Condition for invariance of the lagrangian density of a massive vector field

Question

In the lecture we were given the lagrangian for this case, which is:

$\mathcal{L}=-\frac{1}{4}F^{\mu\nu}(x)F_{\mu\nu}(x) + \frac{m^2}{2}A_\mu (x) A^\mu(x)$

We then considered a transformation of the form $A^\mu(x)\rightarrow A^\mu(x) -\partial^\mu f(x)$, where $f(x)$ is an arbitrary smooth function

We were told that the invariance occurs when we consider Lorentz gauge and also that $\Box f(x)=0$.

Assuming that $F^{\mu\nu}(x)F_{\mu\nu}(x)$ is invariant under this transformation, something which I believe can be shown by inserting the transformation, for the mass term one would have:

$$\frac{m^2}{2}(A_\mu(x) -\partial_\mu f(x))(A^\mu(x) -\partial^\mu f(x))=$$ $$\frac{m^2}{2}(A_\mu A^\mu - A_\mu \partial^\mu f -\partial_\mu f A^\mu + \partial_\mu f \partial^\mu f)=$$

$$\frac{m^2}{2}(A_\mu A^\mu - A_\mu \partial^\mu f -(\partial_\mu f) A^\mu - f(\partial_\mu A^\mu) + (\partial_\mu f)\partial^\mu f + f\Box f )$$

The first term $A_\mu A^\mu$ is the mass term of the original lagrangian.
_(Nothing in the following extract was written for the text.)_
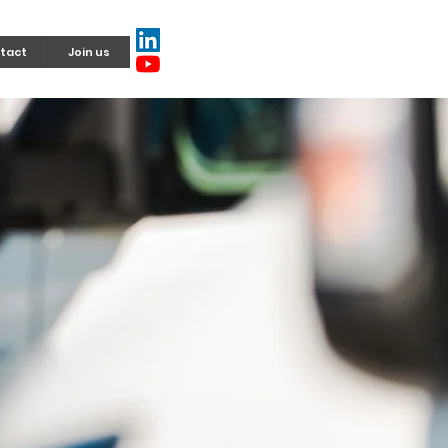
tact
Join us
The third term $f(\partial_\mu A^\mu)$ contains the lorentz gauge, so it vanishes.

The last term $f\Box f =0$ because we are given the condition that $\Box f=0$.

But there are 2 problem here, from what I can tell:

1. The terms $2A_\mu\partial^\mu f$ is not zero and it should be if we want the lagrangian to be invariant.

2. The claim was made that $f\Box f =0$ but we were told that, $f(x)$ is an arbitrary smooth function And we know that: A smooth function is a function that has continuous derivatives of all orders. This property ensures that the function behaves nicely and can be differentiated repeatedly without encountering any abrupt changes or discontinuities

So, am I misunderstanding something or there's a mistake somewhere?

Answer 1

1. Gauge invariance occurs at the level of the action, not the Lagrangian. In the action, you can integrate by parts $$ S = \int d^4 x B^\mu \partial_\mu C= - \int d^4 x C\partial_\mu B^\mu + {\rm boundary\ term} $$ where $B^\mu$ and $C$ are a vector and scalar valued function respectively, and where the boundary term is $\int d^4 x \partial_\mu \left(C B^\mu\right)$, which can be converted to a boundary integral over the boundary of the spacetime volume integrated over in $S$ using Stoke's theorem, and which we typically drop assuming the fields die off at asymptotically spatial infinity, and that the initial and final configuration on the field on the initial and final time slices aren't varied. When you account for integration by parts, then you see that $A^\mu \partial_\mu f$ is equivalent to $-f \partial_\mu A^\mu$, in the sense that they will lead to the same action. And, $\partial_\mu A^\mu=0$ by assumption.

2. You are right that $\square f = 0$ is a stronger condition than the condition that $f$ is a smooth function. However, $\square{f}=0$ when you assumed when you said "We were told that the invariance occurs when we consider Lorentz gauge and also that $\square f = 0$." So you are allowed to use this stronger condition.